> [Information supplied]:
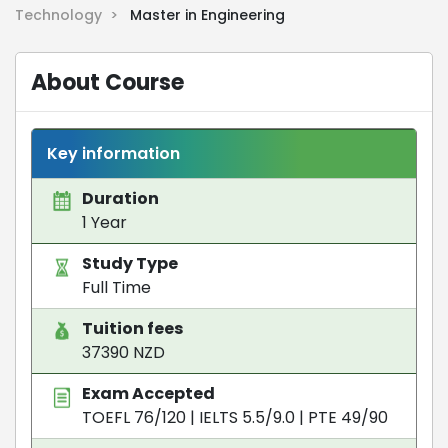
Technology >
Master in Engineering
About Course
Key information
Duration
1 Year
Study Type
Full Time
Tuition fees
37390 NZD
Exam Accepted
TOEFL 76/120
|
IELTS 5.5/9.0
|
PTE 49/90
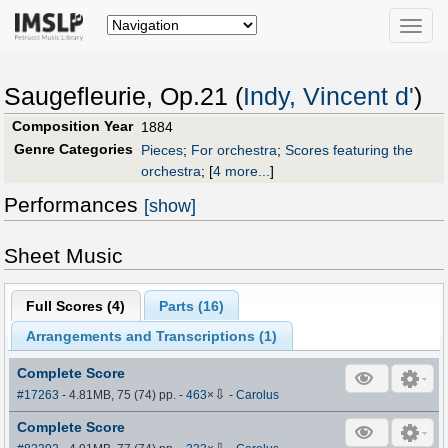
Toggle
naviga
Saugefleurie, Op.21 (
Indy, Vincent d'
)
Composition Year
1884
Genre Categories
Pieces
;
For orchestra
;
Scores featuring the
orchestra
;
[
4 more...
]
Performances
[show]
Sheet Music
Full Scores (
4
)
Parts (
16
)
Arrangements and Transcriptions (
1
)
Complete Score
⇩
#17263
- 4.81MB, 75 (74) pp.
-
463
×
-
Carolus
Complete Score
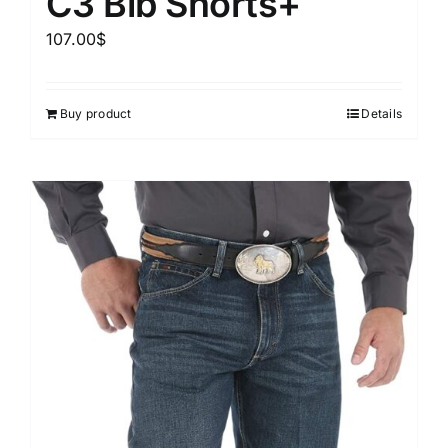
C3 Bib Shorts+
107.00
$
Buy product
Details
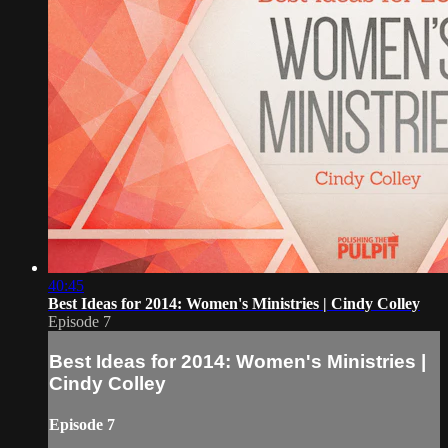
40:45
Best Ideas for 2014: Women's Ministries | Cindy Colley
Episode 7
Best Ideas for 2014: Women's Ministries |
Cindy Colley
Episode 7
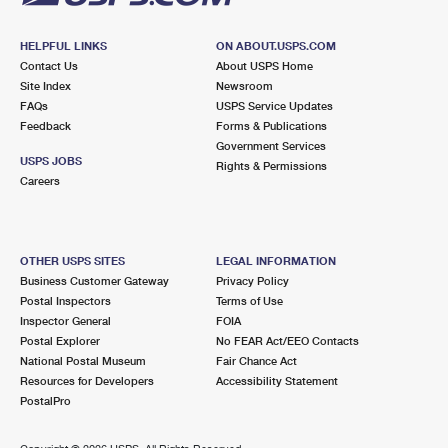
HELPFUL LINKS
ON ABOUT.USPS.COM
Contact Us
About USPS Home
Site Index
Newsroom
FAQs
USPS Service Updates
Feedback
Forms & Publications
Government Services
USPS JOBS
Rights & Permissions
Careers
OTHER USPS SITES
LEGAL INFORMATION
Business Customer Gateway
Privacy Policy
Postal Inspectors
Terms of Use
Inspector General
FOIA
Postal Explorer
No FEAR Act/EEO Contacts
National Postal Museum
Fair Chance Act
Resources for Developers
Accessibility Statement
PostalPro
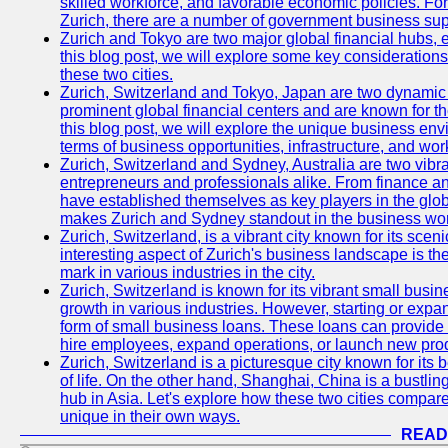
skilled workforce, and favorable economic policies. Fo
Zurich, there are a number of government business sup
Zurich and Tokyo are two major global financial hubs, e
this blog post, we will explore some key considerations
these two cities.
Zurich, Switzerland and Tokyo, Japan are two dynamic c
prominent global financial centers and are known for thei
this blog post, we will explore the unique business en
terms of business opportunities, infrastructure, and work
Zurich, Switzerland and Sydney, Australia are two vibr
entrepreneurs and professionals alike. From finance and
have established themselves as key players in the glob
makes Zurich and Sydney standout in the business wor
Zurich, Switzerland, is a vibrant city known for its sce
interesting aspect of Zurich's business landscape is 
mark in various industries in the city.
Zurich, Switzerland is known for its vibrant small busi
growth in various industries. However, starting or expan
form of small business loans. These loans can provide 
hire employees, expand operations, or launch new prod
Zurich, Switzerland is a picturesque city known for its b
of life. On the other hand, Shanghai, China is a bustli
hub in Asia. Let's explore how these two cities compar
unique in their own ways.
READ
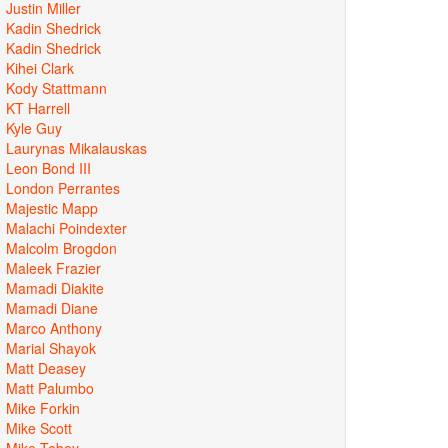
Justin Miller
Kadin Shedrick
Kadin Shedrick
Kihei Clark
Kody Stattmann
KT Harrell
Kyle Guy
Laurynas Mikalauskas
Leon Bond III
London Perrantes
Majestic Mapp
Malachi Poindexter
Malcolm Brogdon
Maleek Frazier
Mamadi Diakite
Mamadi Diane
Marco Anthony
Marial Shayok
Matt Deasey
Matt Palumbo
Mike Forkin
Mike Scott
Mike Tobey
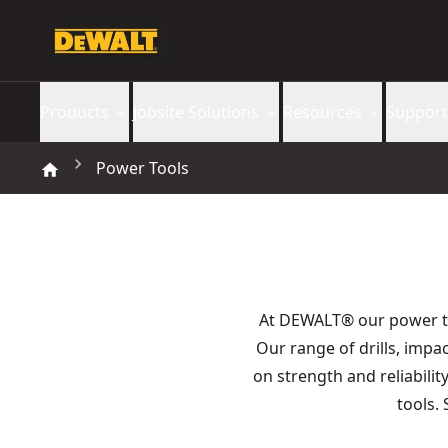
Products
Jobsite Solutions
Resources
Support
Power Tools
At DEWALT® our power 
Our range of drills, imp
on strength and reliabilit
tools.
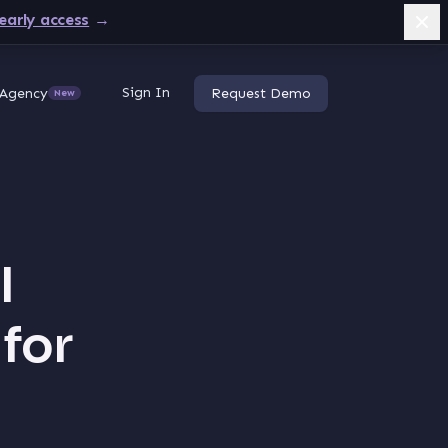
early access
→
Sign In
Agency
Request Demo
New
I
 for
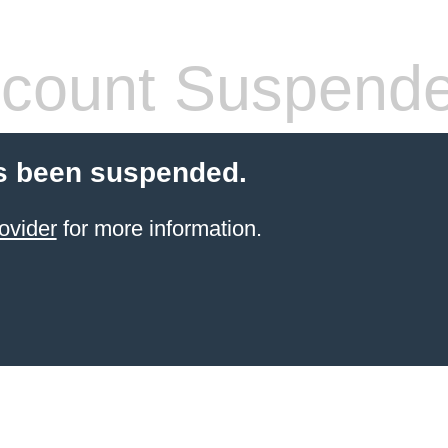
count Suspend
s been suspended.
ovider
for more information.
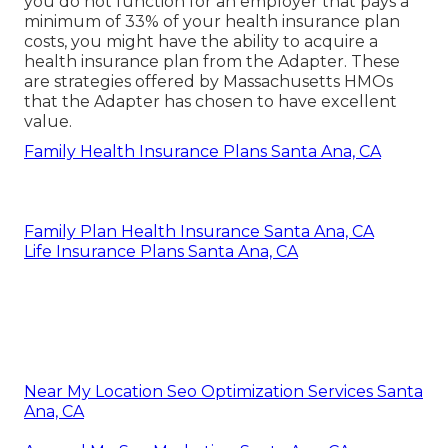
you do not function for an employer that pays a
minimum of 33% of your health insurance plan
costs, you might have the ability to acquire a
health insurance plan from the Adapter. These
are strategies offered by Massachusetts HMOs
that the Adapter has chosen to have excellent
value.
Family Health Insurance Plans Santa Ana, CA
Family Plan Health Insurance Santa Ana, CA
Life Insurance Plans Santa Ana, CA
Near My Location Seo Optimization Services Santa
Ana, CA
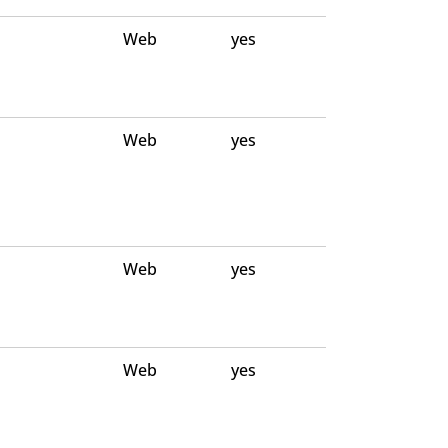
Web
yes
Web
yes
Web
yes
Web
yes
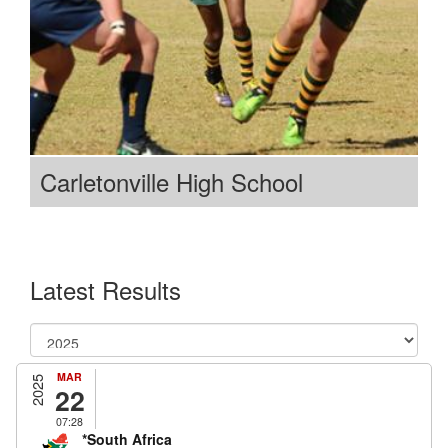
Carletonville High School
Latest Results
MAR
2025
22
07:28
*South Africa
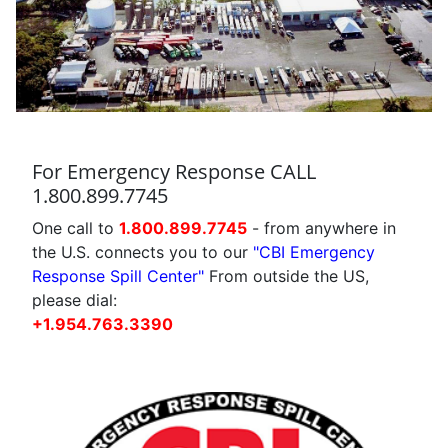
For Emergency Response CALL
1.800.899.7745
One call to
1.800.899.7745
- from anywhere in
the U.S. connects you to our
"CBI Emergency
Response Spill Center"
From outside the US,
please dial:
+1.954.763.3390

> [Problem details]: Your answer must be an exact copy of the listing, with every picture omitted.

> [Result for this task]:
Technology >
Master in Engineering
About Course
Key information
Duration
1 Year
Study Type
Full Time
Tuition fees
37390 NZD
Exam Accepted
TOEFL 76/120
|
IELTS 5.5/9.0
|
PTE 49/90
Toggle
naviga
Saugefleurie, Op.21 (
Indy, Vincent d'
)
Composition Year
1884
Genre Categories
Pieces
;
For orchestra
;
Scores featuring the
orchestra
;
[
4 more...
]
Performances
[show]
Sheet Music
Full Scores (
4
)
Parts (
16
)
Arrangements and Transcriptions (
1
)
Complete Score
⇩
#17263
- 4.81MB, 75 (74) pp.
-
463
×
-
Carolus
Complete Score
C3 Bib Shorts+
107.00
$
Buy product
Details
40:45
Best Ideas for 2014: Women's Ministries | Cindy Colley
Episode 7
Best Ideas for 2014: Women's Ministries |
Cindy Colley
Episode 7
HELPFUL LINKS
ON ABOUT.USPS.COM
Contact Us
About USPS Home
Site Index
Newsroom
FAQs
USPS Service Updates
Feedback
Forms & Publications
Government Services
USPS JOBS
Rights & Permissions
Careers
OTHER USPS SITES
LEGAL INFORMATION
Business Customer Gateway
Privacy Policy
Postal Inspectors
Terms of Use
Inspector General
FOIA
Postal Explorer
No FEAR Act/EEO Contacts
National Postal Museum
Fair Chance Act
Resources for Developers
Accessibility Statement
PostalPro
skilled workforce, and favorable economic policies. Fo
Zurich, there are a number of government business sup
Zurich and Tokyo are two major global financial hubs, e
this blog post, we will explore some key considerations
these two cities.
Zurich, Switzerland and Tokyo, Japan are two dynamic c
prominent global financial centers and are known for thei
this blog post, we will explore the unique business en
terms of business opportunities, infrastructure, and work
Zurich, Switzerland and Sydney, Australia are two vibr
entrepreneurs and professionals alike. From finance and
have established themselves as key players in the glob
makes Zurich and Sydney standout in the business wor
Zurich, Switzerland, is a vibrant city known for its sce
interesting aspect of Zurich's business landscape is 
mark in various industries in the city.
Zurich, Switzerland is known for its vibrant small busi
growth in various industries. However, starting or expan
form of small business loans. These loans can provide 
hire employees, expand operations, or launch new prod
Zurich, Switzerland is a picturesque city known for its b
of life. On the other hand, Shanghai, China is a bustli
hub in Asia. Let's explore how these two cities compar
unique in their own ways.
READ
Justin Miller
Kadin Shedrick
Kadin Shedrick
Kihei Clark
Kody Stattmann
KT Harrell
Kyle Guy
Laurynas Mikalauskas
Leon Bond III
London Perrantes
Majestic Mapp
Malachi Poindexter
Malcolm Brogdon
Maleek Frazier
Mamadi Diakite
Mamadi Diane
Marco Anthony
Marial Shayok
Matt Deasey
Matt Palumbo
Mike Forkin
Mike Scott
Mike Tobey
Products
Jobsite Solutions
Resources
Support
Power Tools
At DEWALT® our power 
Our range of drills, imp
on strength and reliabilit
tools.
early access
→
Sign In
Agency
Request Demo
New
I
 for
count Suspend
s been suspended.
ovider
for more information.
you do not function for an employer that pays a
minimum of 33% of your health insurance plan
costs, you might have the ability to acquire a
health insurance plan from the Adapter. These
are strategies offered by Massachusetts HMOs
that the Adapter has chosen to have excellent
value.
Family Health Insurance Plans Santa Ana, CA
Family Plan Health Insurance Santa Ana, CA
Life Insurance Plans Santa Ana, CA
Near My Location Seo Optimization Services Santa
Ana, CA
Web
yes
Web
yes
Web
yes
Web
yes
Carletonville High School
Latest Results
MAR
2025
22
07:28
*South Africa
For Emergency Response CALL
1.800.899.7745
One call to
1.800.899.7745
- from anywhere in
the U.S. connects you to our
"CBI Emergency
Response Spill Center"
From outside the US,
please dial:
+1.954.763.3390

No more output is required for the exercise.